# BioImage Model Zoo Example notebook

This notebook shows how to interact with the `bioimgaeio.spec` programmatically to explore, load and export content from the [BioImage Model Zoo](https://bioimage.io).

## 0. Setup

### 0.1 Install dependencies
(if in Google Colab)

In [None]:
import os

if os.getenv("COLAB_RELEASE_TAG"):
    %pip install bioimageio.spec python-devtools

### 0.2 Enable pretty validation errors

Improves readiblity of format validation errors in Jupyter notebooks by removing redundant error details and hiding calls witin the pydantic library from the stacktrace.

In [None]:
from bioimageio.spec.pretty_validation_errors import (
    enable_pretty_validation_errors_in_ipynb,
)

enable_pretty_validation_errors_in_ipynb()

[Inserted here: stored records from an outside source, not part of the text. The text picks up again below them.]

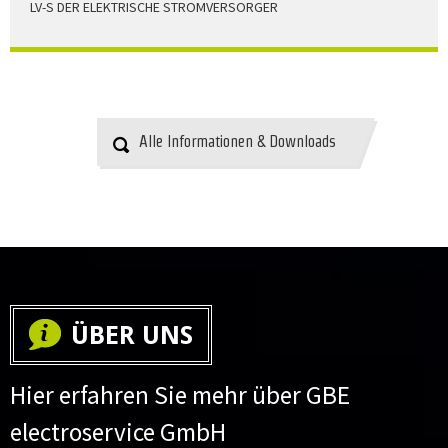
LV-S DER ELEKTRISCHE STROMVERSORGER
LV-S wird mit Leitern als Aluminium bzw. Elektrolytkupfer
angeboten
HERUNTERLADEN
Alle Informationen & Downloads
ÜBER UNS
Hier erfahren Sie mehr über GBE
electroservice GmbH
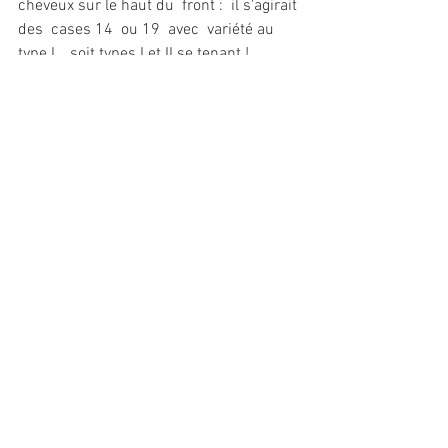
cheveux sur le haut du  front :  il s'agirait 
des  cases 14  ou 19  avec  variété au 
type I  , soit types I et II se tenant !
Le carnet est forcement  soit le  272-C2 
imprimé de juillet 1930 1930 à mai 
1931, soit le 
272-C9 imprimé de janvier 
1930 à mars 1931.
Une variété , non .... deux variétés en une 
 paire . Que demande  un collectionneur 
?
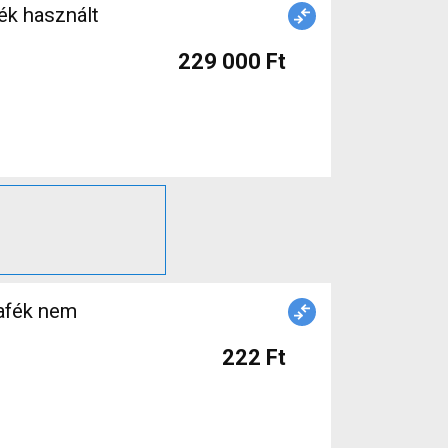
ék használt
229 000 Ft
afék nem
222 Ft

## 1. Inspect the available models in the BioImage Model Zoo

Go to https://bioimage.io to browser available models

## 2. Load and inspect a model description

bioimage.io resources may be identified via their bioimage.io ID, e.g. "affable-shark" or the [DOI](https://doi.org/) of their [Zenodo](https://zenodo.org/) backup.

Both of these options may be version specific ("affable-shark/1" or a version specific [Zenodo](https://zenodo.org/) backup [DOI](https://doi.org/)).

Alternativly any RDF source may be loaded by providing a local path or URL.

In [None]:
# Load the model description with one of these options
# 1. version unspecific (implicitly refering to the latest version):
MODEL_ID = "affable-shark"
MODEL_DOI = "10.5281/zenodo.11092561"

# 2. version specific
MODEL_VERSION_ID = "affable-shark/1"  # not yet available for this legacy model
MODEL_VERSION_DOI = "10.5281/zenodo.11092562"

# 3. an uploaded draft
MODEL_DRAFT = "affable-shark/draft"

# 4. from source
MODEL_URL = "https://zenodo.org/records/11092562/files/rdf.yaml"
MODEL_PATH = "some/local/rdf.yaml"
MODEL_PACKAGE_PATH = "some/local/package.zip"  # with an rdf.yaml inside

In [None]:
# Another set of examples to source a bioimage.io model
# 1. version unspecific (implicitly refering to the latest version):
MODEL_ID = "emotional-cricket"
MODEL_DOI = "10.5281/zenodo.6346511"

# 2. version specific
MODEL_VERSION_ID = "emotional-cricket/1"  # not yet available for this legacy model
MODEL_VERSION_DOI = "10.5281/zenodo.7768142"

# 3. an uploaded draft
MODEL_DRAFT = "emotional-cricket/draft"

# 4. from source
MODEL_URL = "https://uk1s3.embassy.ebi.ac.uk/public-datasets/bioimage.io/emotional-cricket/1/files/rdf.yaml"
MODEL_PATH = "some/local/rdf.yaml"
MODEL_PACKAGE_PATH = "some/local/package.zip"  # with an rdf.yaml inside

In [None]:
from bioimageio.spec import InvalidDescr, load_description
from bioimageio.spec.model.v0_5 import ModelDescr

source = MODEL_DRAFT  # let's use the latest draft version

loaded_description = load_description(source)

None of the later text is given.